A Thesis submitted in partial fulfillment of the requirements for the degree of Master of Business Administration (Corporate Management)of the School of Business KCA University
This Research project investigated the factors influencing the invetors to invest in
equities as oppossed to Bonds in Banking industry in kenya. Development of bonds
market widens the financing options for firms and enables the government to shift its
domestic debt to longer-term securities. However, development of bonds market requires
that certain conditions be in place. These include a developed money market, wider
participation and protection of investors, reduced information asymmetry and an efficient
trading system. This would boost the market microstructure and facilitate development of
the market.
The level of development of Kenya’s bonds market indicates that the country is very far
from developing this market. The length of treasury bonds market is shorter than that of
developed bonds markets, the trading system is not harmonized with intermediaries using
different pricing models, and the regulatory framework is also weak to accommodate
diversification of corporate bonds. Also, growth of corporate bonds is yet to pick
momentum, and the debt market is thin, with the type of securities that have negative
implications on the
competitiveness of the market. There also gaps between the regulatory framework and the
objectives of bonds market development. Thus, developing the bonds market requires
huge investment in institutional building.

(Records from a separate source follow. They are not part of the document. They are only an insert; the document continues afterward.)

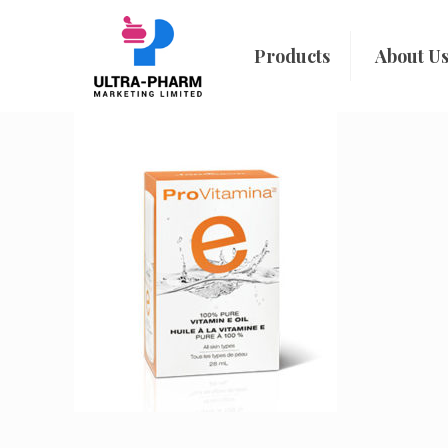
Products
About U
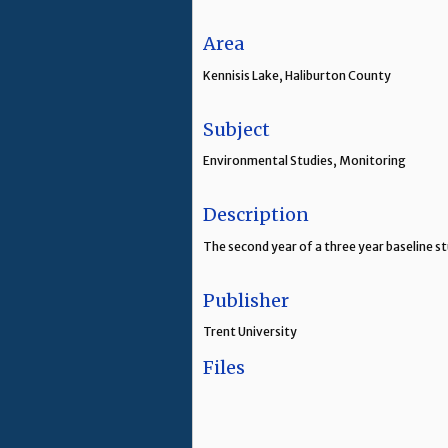
Area
Kennisis Lake, Haliburton County
Subject
Environmental Studies, Monitoring
Description
The second year of a three year baseline s
Publisher
Trent University
Files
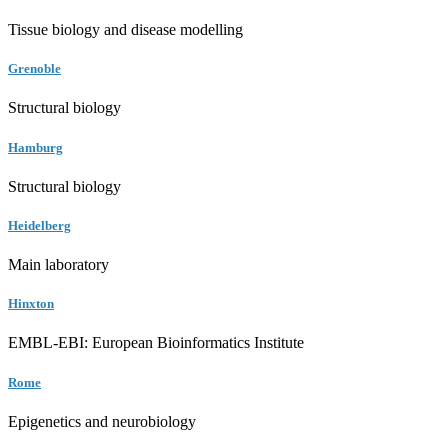
Tissue biology and disease modelling
Grenoble
Structural biology
Hamburg
Structural biology
Heidelberg
Main laboratory
Hinxton
EMBL-EBI: European Bioinformatics Institute
Rome
Epigenetics and neurobiology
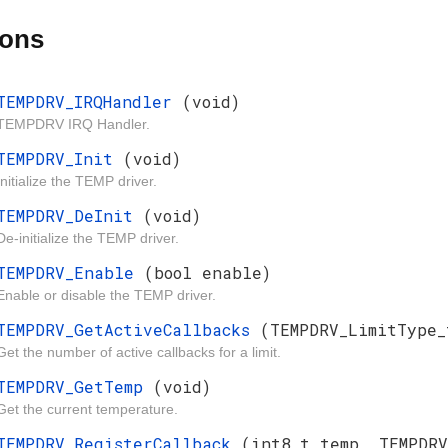
ions
TEMPDRV_IRQHandler
(void)
TEMPDRV IRQ Handler.
TEMPDRV_Init
(void)
Initialize the TEMP driver.
TEMPDRV_DeInit
(void)
De-initialize the TEMP driver.
TEMPDRV_Enable
(bool enable)
Enable or disable the TEMP driver.
TEMPDRV_GetActiveCallbacks
(TEMPDRV_LimitType_
Get the number of active callbacks for a limit.
TEMPDRV_GetTemp
(void)
Get the current temperature.
TEMPDRV_RegisterCallback
(int8_t temp, TEMPDR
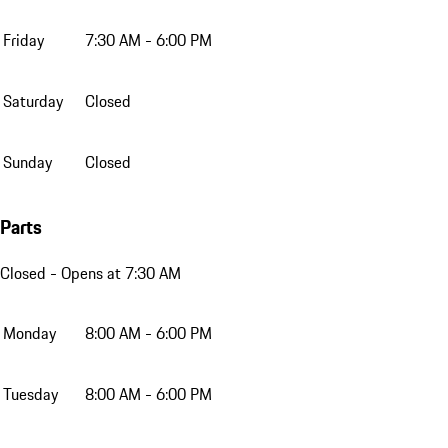
Friday
7:30 AM - 6:00 PM
Saturday
Closed
Sunday
Closed
Parts
Closed
- Opens at 7:30 AM
Monday
8:00 AM - 6:00 PM
Tuesday
8:00 AM - 6:00 PM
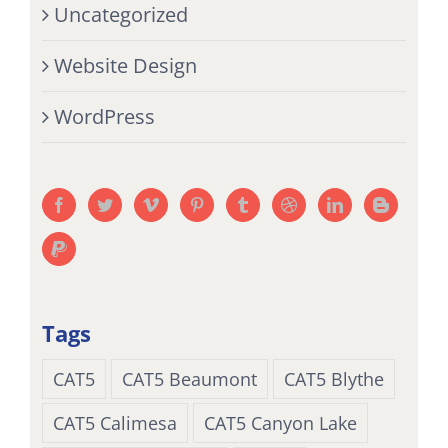
Uncategorized
Website Design
WordPress
Tags
CAT5
CAT5 Beaumont
CAT5 Blythe
CAT5 Calimesa
CAT5 Canyon Lake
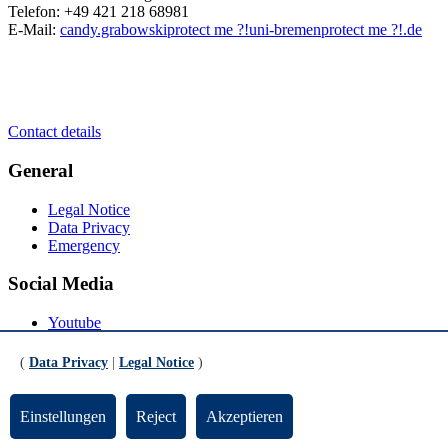
Telefon: +49 421 218 68981
E-Mail:
candy.grabowski
protect me ?!
uni-bremen
protect me ?!
.de
Contact details
General
Legal Notice
Data Privacy
Emergency
Social Media
Youtube
Instagram
LinkedIn
(
Data Privacy
|
Legal Notice
)
Mastodon
© Universität Bremen 2026
Einstellungen
Reject
Akzeptieren
Scroll to the bottom of the page
Scroll to the top of the page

Chapter two review the literature on,the conceptual framework and theoretical
framework. Empirical reviews, a critique of the literarure and research gaps are also
covered.
Companies issue bonds to finance operations. Most companies can borrow from banks,
but view direct borrowing from a bank as more restrictive and expensive than selling debt
on the open market through a bond issue, while the last chapter is comprises of research
design, population, sampling, data collection, pilot study, data analysis and presentation.